Filtering Ansible drift detection notifications to exclude non-changes
Last updated: September 16, 2025
When using notification policies for Ansible drift detection, you may notice that notifications are triggered even when no actual infrastructure changes are detected. This happens because Spacelift includes all executed Ansible tasks in the run.changes array, regardless of their status (including "ok", "skipped", "rescued", and "ignored" tasks).
Why this happens
Spacelift treats any executed task as part of the run delta to ensure consistent visibility and enable policy evaluation to work for Ansible stacks.
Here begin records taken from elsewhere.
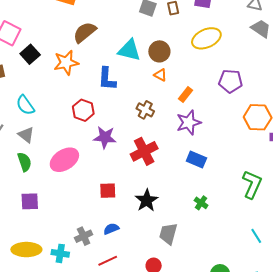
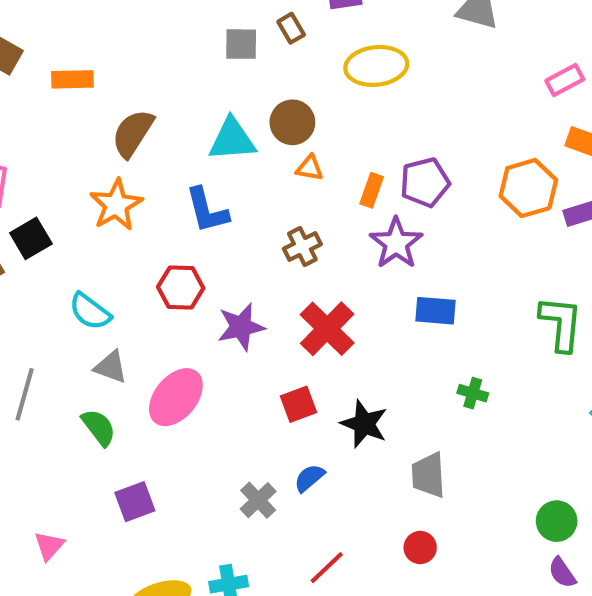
yellow ellipse: (206, 38) -> (376, 66), turned 36
black square: (30, 54) -> (31, 238), moved, turned 30
purple pentagon: (230, 81) -> (425, 182), moved
cyan semicircle: (25, 105) -> (90, 311), moved
brown cross: (145, 110) -> (302, 247), turned -36
gray triangle: (26, 135) -> (111, 367), moved
red square: (108, 191) -> (298, 404), moved
blue semicircle: (111, 229) -> (309, 478), moved
gray cross: (84, 236) -> (258, 500), moved

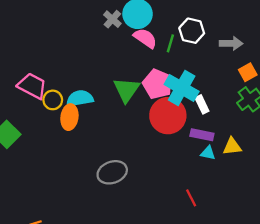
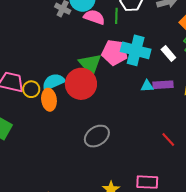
white rectangle: (202, 104) -> (168, 54), moved
red circle: (168, 116) -> (81, 84), moved
cyan triangle: (208, 153) -> (147, 86), moved

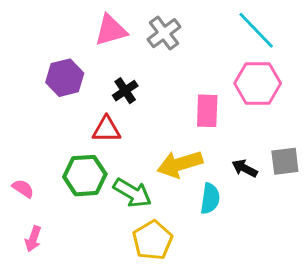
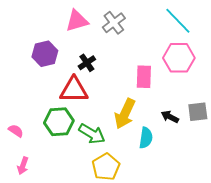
red triangle: (106, 129) -> (74, 90), size x1.4
yellow arrow: (180, 164) -> (125, 114), turned -48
This includes tasks that result in no infrastructure changes, as it can be difficult to determine whether an "ok" status truly indicates no change at the infrastructure level or is due to Ansible's interpretation.
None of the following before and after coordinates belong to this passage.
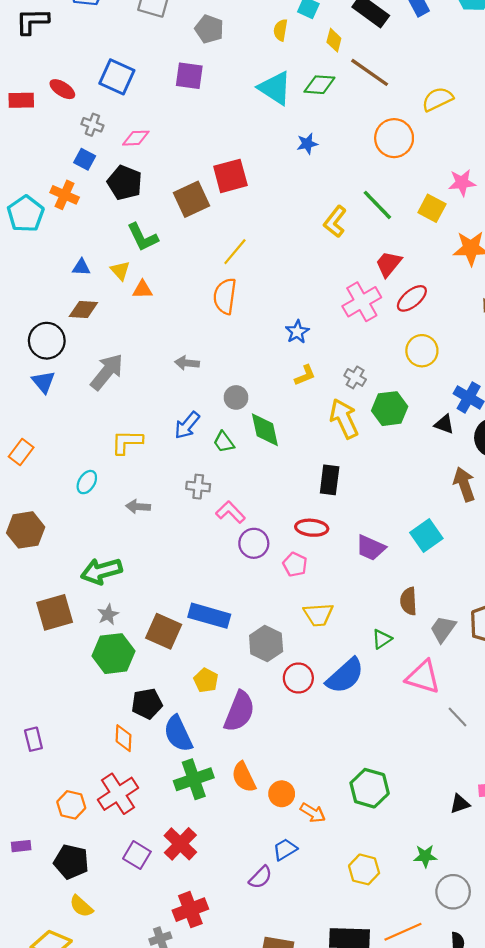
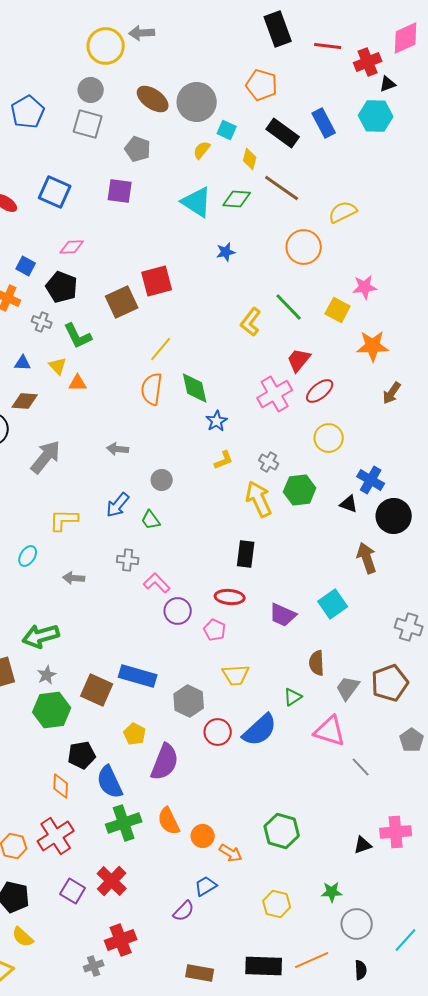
yellow semicircle: (281, 30) -> (202, 150), turned 30
gray cross: (92, 125) -> (42, 322), moved
green diamond: (265, 430) -> (195, 388), moved

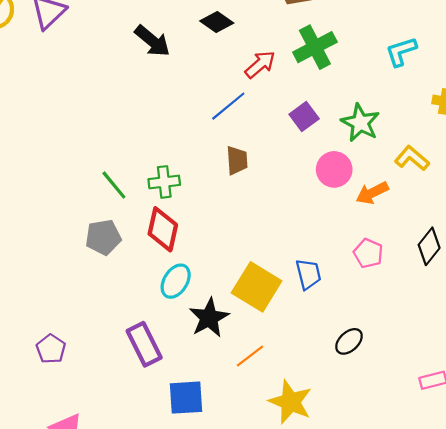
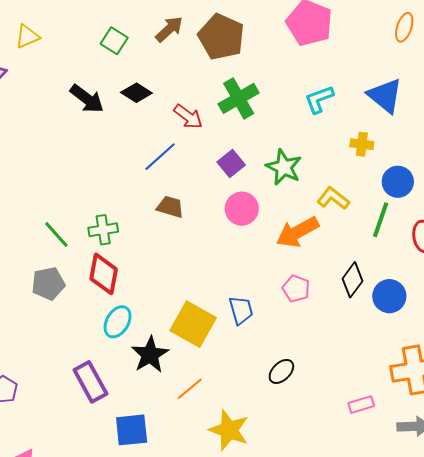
black diamond: (217, 22) -> (136, 93), moved
red arrow: (260, 64) -> (188, 117), turned 80
brown trapezoid: (237, 160) -> (170, 207), turned -68
pink circle: (334, 169) -> (242, 209), moved
orange arrow: (372, 193) -> (297, 232), size x1.4

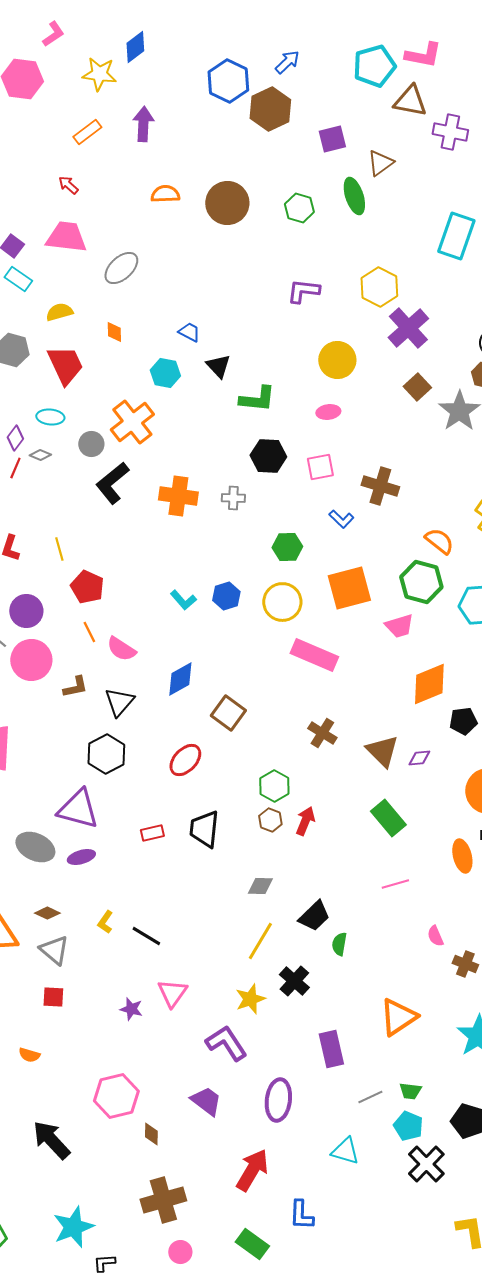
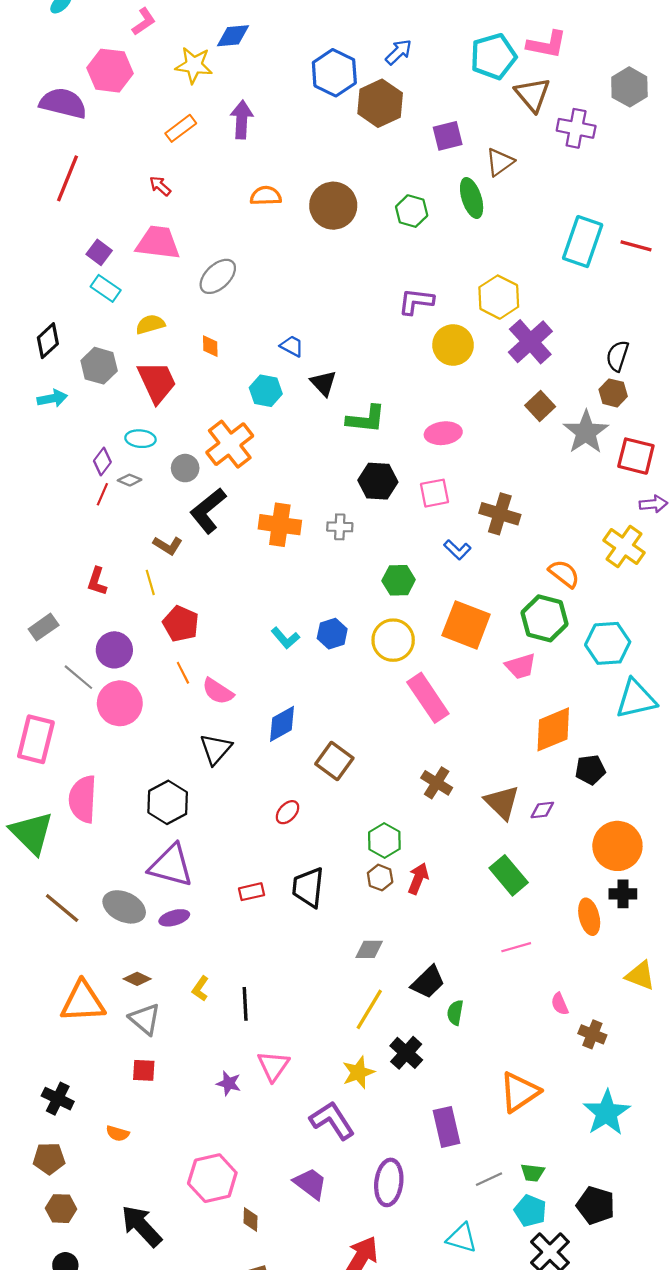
blue diamond: (135, 47) -> (233, 36), turned 32
brown triangle: (410, 101) -> (533, 95), turned 39
yellow circle: (337, 360) -> (453, 345), moved
pink ellipse: (328, 412) -> (443, 433), size x1.4
orange square: (349, 588) -> (466, 625), turned 36
pink rectangle: (314, 655) -> (428, 698), turned 33
brown L-shape: (75, 687) -> (168, 545), moved, turned 44
black hexagon: (106, 754) -> (168, 802), moved
red ellipse: (185, 760) -> (287, 812), size x0.7
black line: (146, 936) -> (245, 1004), turned 56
Solution: Filter out non-change tasks
To create notification policies that only trigger when actual infrastructure changes are detected, you can filter out tasks with statuses that don't represent real changes. Here's an example of how to modify your notification policy:
# Run state changes with filtered Ansible tasks
webhook[{"endpoint_id": endpoint_id, "payload": run_payload}] {
# Send the webhook to any endpoint labeled as "msteams"
endpoint := input.webhook_endpoints[_]
endpoint.labels[_] == "msteams"
endpoint_id := endpoint.id
# Only send the webhook if both the run state and type are interesting
interesting_run_states[run_state]
input.run_updated.run.drift_detection
changes_detected_or_failed
}
changes_detected_or_failed {
count([a | a := input.run_updated.run.changes[_].action; a != "ok"; a != "skipped"; a != "ignored"; a != "rescued"]) != 0
}This policy logic:
Filters out tasks with "ok", "skipped", "ignored", and "rescued" statuses
Only triggers notifications when tasks with meaningful change statuses (like "changed" or "failed") are present
Ensures you only receive notifications for actual infrastructure drift
By implementing this filter, your notification policy will only trigger when Ansible tasks indicate real infrastructure changes, reducing noise from routine drift detection runs that find no actual drift.